:: THE RECORDS

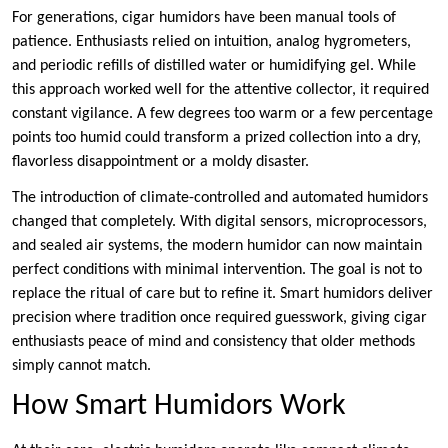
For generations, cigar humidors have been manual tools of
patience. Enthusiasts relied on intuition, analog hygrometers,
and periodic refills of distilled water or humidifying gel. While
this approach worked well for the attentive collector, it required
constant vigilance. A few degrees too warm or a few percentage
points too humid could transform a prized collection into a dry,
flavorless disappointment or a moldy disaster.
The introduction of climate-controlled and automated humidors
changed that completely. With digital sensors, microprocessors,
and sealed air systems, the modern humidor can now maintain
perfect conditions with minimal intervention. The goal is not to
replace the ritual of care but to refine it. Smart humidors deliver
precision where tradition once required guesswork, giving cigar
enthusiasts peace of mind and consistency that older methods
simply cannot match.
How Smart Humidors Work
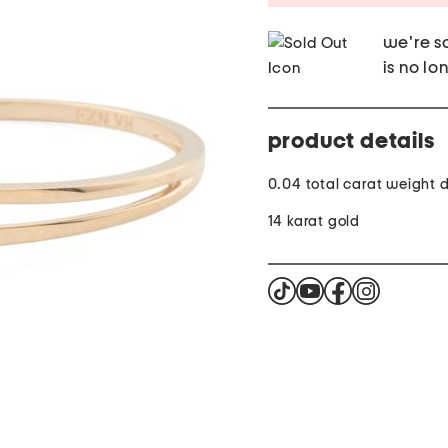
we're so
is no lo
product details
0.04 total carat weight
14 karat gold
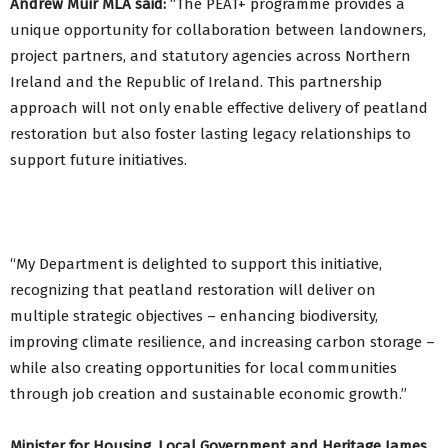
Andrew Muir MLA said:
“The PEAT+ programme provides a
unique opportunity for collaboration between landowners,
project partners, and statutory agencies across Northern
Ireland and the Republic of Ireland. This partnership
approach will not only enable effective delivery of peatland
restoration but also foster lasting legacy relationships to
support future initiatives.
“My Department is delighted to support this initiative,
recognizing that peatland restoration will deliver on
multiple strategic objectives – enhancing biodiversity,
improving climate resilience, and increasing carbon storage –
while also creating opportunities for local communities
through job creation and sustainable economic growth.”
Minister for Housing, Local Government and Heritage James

::::
:: THE RECORDS

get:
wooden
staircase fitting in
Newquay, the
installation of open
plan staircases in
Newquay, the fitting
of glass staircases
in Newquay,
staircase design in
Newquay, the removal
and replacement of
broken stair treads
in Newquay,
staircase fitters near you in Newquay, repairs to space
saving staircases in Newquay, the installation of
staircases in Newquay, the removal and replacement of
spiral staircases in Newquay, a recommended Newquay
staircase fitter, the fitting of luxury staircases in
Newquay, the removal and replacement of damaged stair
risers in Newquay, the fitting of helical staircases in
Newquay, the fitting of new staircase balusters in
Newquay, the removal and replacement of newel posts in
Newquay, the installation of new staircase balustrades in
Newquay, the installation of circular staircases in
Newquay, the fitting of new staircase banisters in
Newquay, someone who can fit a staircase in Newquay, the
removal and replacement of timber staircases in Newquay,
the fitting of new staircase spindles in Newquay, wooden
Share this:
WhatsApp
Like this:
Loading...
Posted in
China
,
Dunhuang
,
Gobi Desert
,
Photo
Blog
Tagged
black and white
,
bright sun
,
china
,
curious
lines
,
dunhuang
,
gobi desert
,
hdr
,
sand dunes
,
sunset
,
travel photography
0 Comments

::::

WHAT NEEDS TO BE DONE>
Tally the lines above that include "also"; give only the tally.

EXERCISE RESPONSE>
2